That these observations of Mr. Pollard are accurate, and that they lead him to a correct conclusion, there cannot be the shadow of a doubt. Lincoln is assuredly convinced that he has run nearly the length of his tether, and that he can no longer recruit his armies without resorting to a general conscription. When that comes, he knows it may break the back of the war. Nor is that all. The New York Herald tells us that, if the war continues one year longer, the United States must become bankrupt, and suspend it through sheer exhaustion. Mr. Pollard says there is one question in everybody's mouth at the North, and that is: Have the South the resolution to hold out? And the answer to that question is more important to the people at Washington than would be plans of every fortification held by the Confederate forces. And it is at such a time — when the enemy has nearly gone the full extent he can possibly go — when peace is almost within our grasp — that the army of croakers is spreading over our country, like the frogs, lice and locusts of Egypt, defiling and debasing everything they touch, and poisoning the very atmosphere with their pestilential breath. Why, the very fact of his allowing old Blair to come here is proof positive that he is in a state of extreme anxiety, and ought to encourage our people to the utmost.

These croakers are already making themselves ready for submission.--Things, they say, will not be half so bad as we apprehend. Negro emancipation will not take place. The same power that has already emancipated and made soldiers of two hundred thousand slaves, where there is a large army opposing them, will become moderate as soon as that army shall have been disbanded and our means of resistance annihilated. Contrary to every example presented by history, as well as to common sense, the Yankees, as soon as they are absolute masters, will become moderate and merciful; and in this hope we are called on to throw away our arms and submit! We are to believe that Yankee nature is capable of a magnanimity of which human nature, in no other shape, was ever before capable.--So the croakers tell us, and the Confederates are expected to believe it. If they really believe it themselves, they are greater fools than we took them for. But let them not lay the flattering unction to their souls. Mr. Pollard has been among them down below Richmond, and he has had an opportunity of hearing what fate they design for Virginia in general, and what for Richmond in particular. For Virginia, they mean to divide it into hundred-acre farms, and call in the whole Yankee nation to share.
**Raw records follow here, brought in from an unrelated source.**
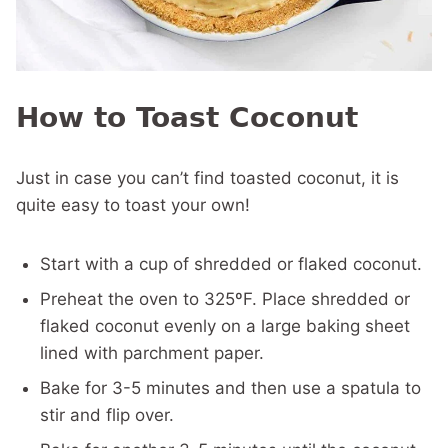
How to Toast Coconut
Just in case you can’t find toasted coconut, it is
quite easy to toast your own!
Start with a cup of shredded or flaked coconut.
Preheat the oven to 325ºF. Place shredded or
flaked coconut evenly on a large baking sheet
lined with parchment paper.
Bake for 3-5 minutes and then use a spatula to
stir and flip over.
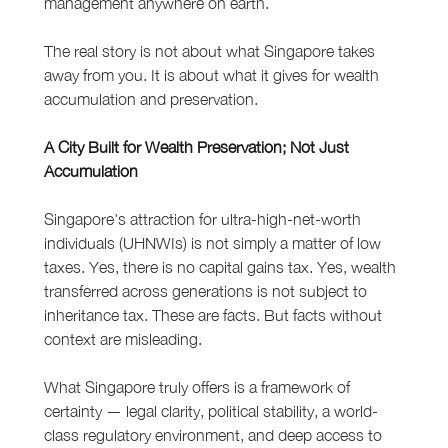
management anywhere on earth.
The real story is not about what Singapore takes 
away from you. It is about what it gives for wealth 
accumulation and preservation.
A City Built for Wealth Preservation; Not Just 
Accumulation
Singapore's attraction for ultra-high-net-worth 
individuals (UHNWIs) is not simply a matter of low 
taxes. Yes, there is no capital gains tax. Yes, wealth 
transferred across generations is not subject to 
inheritance tax. These are facts. But facts without 
context are misleading.
What Singapore truly offers is a framework of 
certainty — legal clarity, political stability, a world-
class regulatory environment, and deep access to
The Valley especially is an object of desire with this self-denying race. For Richmond, they profess, openly, a determination to visit on her the very extremity of Yankee vengeance. The measure that has been dealt out to the meek and submissive Savannah is no criterion to judge of the vengeance reserved for Richmond. Its private hordes of tobacco are, first of all, to be appropriated. The croakers may croak submission, but they cannot save their tobacco. Everything worth stealing is to be appropriated. There are to be no stores here but Yankee stores, no hotels but Yankee hotels, no druggists but Yankee druggists. Everything — all employments, all trades, all professions,--is to be Yankee. A Virginian must take the oath in its vilest shape. He must be watched like a thief wherever he moves. He can hope for no employment beyond that of blacking a Yankee master's boots, or bringing him water from the hydrant, or brushing his coat, or, perhaps, waiting on him at the table. Such is the fate the croakers are invoking on Richmond, at the very time when Lincoln has nearly exhausted his supplies of men, and another year must bring with it a collapse in his plans of conquest.

Arouse yourselves, people of the South, and be men once more. All is within your power if you do but will it. For the croakers, we know not what punishment they deserve.